Directions for this task: An exact transcription of all the data is required.

Dataset entries:

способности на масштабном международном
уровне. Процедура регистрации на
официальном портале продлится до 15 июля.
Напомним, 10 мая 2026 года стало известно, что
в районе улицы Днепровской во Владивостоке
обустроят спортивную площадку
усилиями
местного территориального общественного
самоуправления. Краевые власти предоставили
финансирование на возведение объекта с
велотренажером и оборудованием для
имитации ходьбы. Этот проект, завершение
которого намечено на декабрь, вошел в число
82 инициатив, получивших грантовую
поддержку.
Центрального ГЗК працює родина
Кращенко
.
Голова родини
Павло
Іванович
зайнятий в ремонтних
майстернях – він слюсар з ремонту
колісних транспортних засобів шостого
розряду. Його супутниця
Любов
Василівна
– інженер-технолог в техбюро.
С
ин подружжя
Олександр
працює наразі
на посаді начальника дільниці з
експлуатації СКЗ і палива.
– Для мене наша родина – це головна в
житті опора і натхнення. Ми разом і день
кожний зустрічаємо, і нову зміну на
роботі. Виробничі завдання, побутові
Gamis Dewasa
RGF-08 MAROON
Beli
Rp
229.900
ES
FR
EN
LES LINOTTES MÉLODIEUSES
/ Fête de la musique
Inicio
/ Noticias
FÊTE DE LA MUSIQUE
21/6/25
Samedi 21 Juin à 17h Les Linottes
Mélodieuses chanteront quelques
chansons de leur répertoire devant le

The completed task:
способности на масштабном международном
уровне. Процедура регистрации на
официальном портале продлится до 15 июля.
Напомним, 10 мая 2026 года стало известно, что
в районе улицы Днепровской во Владивостоке
обустроят спортивную площадку
усилиями
местного территориального общественного
самоуправления. Краевые власти предоставили
финансирование на возведение объекта с
велотренажером и оборудованием для
имитации ходьбы. Этот проект, завершение
которого намечено на декабрь, вошел в число
82 инициатив, получивших грантовую
поддержку.
Центрального ГЗК працює родина
Кращенко
.
Голова родини
Павло
Іванович
зайнятий в ремонтних
майстернях – він слюсар з ремонту
колісних транспортних засобів шостого
розряду. Його супутниця
Любов
Василівна
– інженер-технолог в техбюро.
С
ин подружжя
Олександр
працює наразі
на посаді начальника дільниці з
експлуатації СКЗ і палива.
– Для мене наша родина – це головна в
житті опора і натхнення. Ми разом і день
кожний зустрічаємо, і нову зміну на
роботі. Виробничі завдання, побутові
Gamis Dewasa
RGF-08 MAROON
Beli
Rp
229.900
ES
FR
EN
LES LINOTTES MÉLODIEUSES
/ Fête de la musique
Inicio
/ Noticias
FÊTE DE LA MUSIQUE
21/6/25
Samedi 21 Juin à 17h Les Linottes
Mélodieuses chanteront quelques
chansons de leur répertoire devant le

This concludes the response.